Airtel Super Singer 4, the fourth season of Airtel Super Singer, premiered on 4 February 2013. The show was a reality-based Indian singing competition in Tamil that aired on STAR Vijay. It was designed to be a talent hunt to find the best voice of Tamil Nadu. Judges for the auditions were Ananth Vaidyanathan, S.P. Sailaja, Devan Ekambaram, Nithyasree Mahadevan, Mahathi, Pop Shalini, S. Sowmya, Mano and Malgudi Subha. Some of these judges along with other noted musicians reappeared as Guest judges. To name a few- S. Janaki, M. S. Viswanathan, A. R. Rahman, P. Susheela, Asha Bhosle, S. P. Balasubrahmanyam, Vairamuthu, L. R. Eswari and Vani Jairam.

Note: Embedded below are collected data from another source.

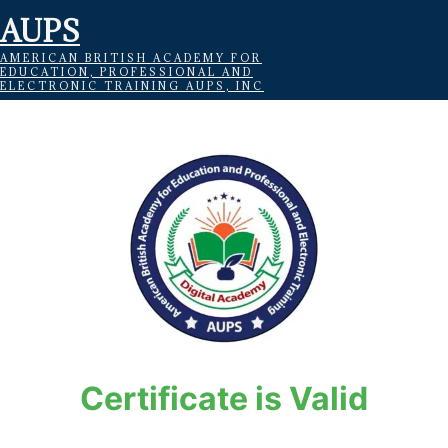
AUPS
AMERICAN BRITISH ACADEMY FOR
EDUCATION, PROFESSIONAL AND
ELECTRONIC TRAINING AUPS, INC
Certificate is Valid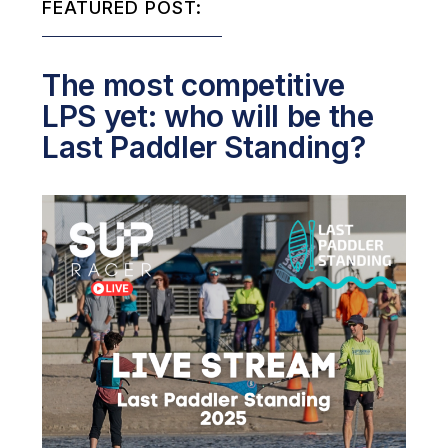
FEATURED POST:
The most competitive
LPS yet: who will be the
Last Paddler Standing?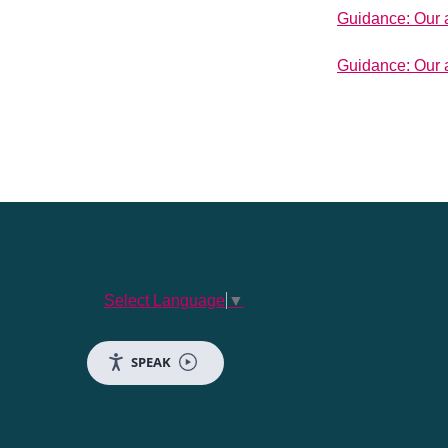
Guidance: Our 
Guidance: Our a
Select Language
▼
SPEAK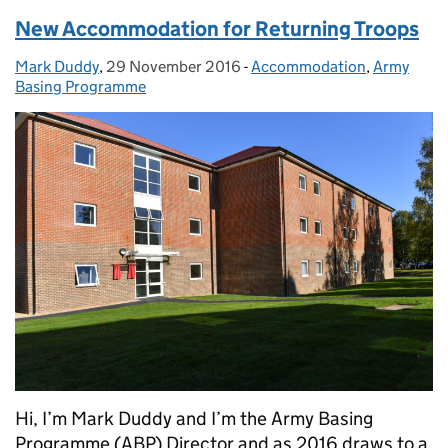
New Accommodation for Returning Troops
Mark Duddy
Posted by:
,
29 November 2016
Posted on:
-
Accommodation
Categories:
,
Army
Basing Programme
Hi, I’m Mark Duddy and I’m the Army Basing
Programme (ABP) Director and as 2016 draws to a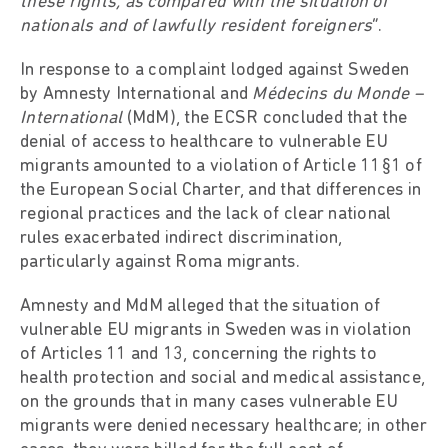
these rights, as compared with the situation of
nationals and of lawfully resident foreigners
”.
In response to a complaint lodged against Sweden
by Amnesty International and
Médecins du Monde –
International
(MdM), the ECSR concluded that the
denial of access to healthcare to vulnerable EU
migrants amounted to a violation of Article 11§1 of
the European Social Charter, and that differences in
regional practices and the lack of clear national
rules exacerbated indirect discrimination,
particularly against Roma migrants.
Amnesty and MdM alleged that the situation of
vulnerable EU migrants in Sweden was in violation
of Articles 11 and 13, concerning the rights to
health protection and social and medical assistance,
on the grounds that in many cases vulnerable EU
migrants were denied necessary healthcare; in other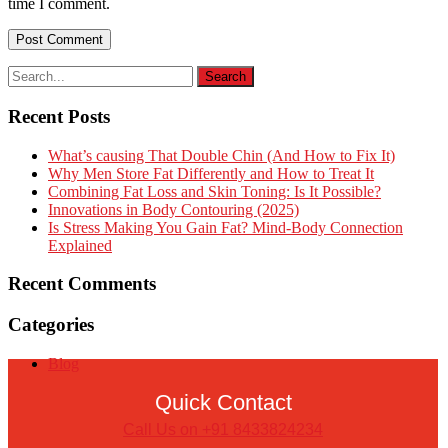
time I comment.
Recent Posts
What’s causing That Double Chin (And How to Fix It)
Why Men Store Fat Differently and How to Treat It
Combining Fat Loss and Skin Toning: Is It Possible?
Innovations in Body Contouring (2025)
Is Stress Making You Gain Fat? Mind-Body Connection
Explained
Recent Comments
Categories
Blog
Quick Contact
Call Us on +91 8433824234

Judges for the main competition were Sujatha, Unnikrishnan and Srinivas. Ma Ka Pa Anand and Bhavana were the hosts for the show. The voice trainer was Ananth Vaidyanathan. The show aired weekdays from Monday to Friday at 9PM IST.

Auditions
The auditions for the show were held at three zones, Trichy, Kovai and Chennai in December 2012 and January 2013. Thousands of applicants aged above 16 participated in the zonal auditions. The judges for the preliminary auditions included eminent singers from the music industry and popular contestants from the previous seasons of the show.  The show premiered in February 2013 featuring the audition phases from various zones.

Direct finalists
 Diwakar 
 Parvathy
 Syed Subahan

Wild card round winners
 Sarath Santhosh
 Sonia Aamod

Finalists
 Diwakar(winner)
 Parvathy
 Syed Subahan
 Sarath Santhosh 
 Sonia Aamod

Grand Finale
The final contest to decide the winner of the show was held at Sun Palm Driving Range & Golf Academy, Guindy and was telecast live on television and internet on 1 February 2014. Winners were selected by audience poll. Votes could be cast through SMS, IVR and online. After two performances by each contestant, Diwakar was declared as the winner and received an apartment worth Rs. 60 Lakhs as prize. Syed Subahan was declared as Judges Choice Winner for the best performance in Grand Finale and 1st runner-up as he got the second maximum votes of audience. Syed got 1 kg of Gold for 1st runner-up. The second runner-up Sarath Santhosh received Rs. 10 Lakhs. The other two contestants Sonia Aamod and Parvathy received Rs.5 Lakhs each.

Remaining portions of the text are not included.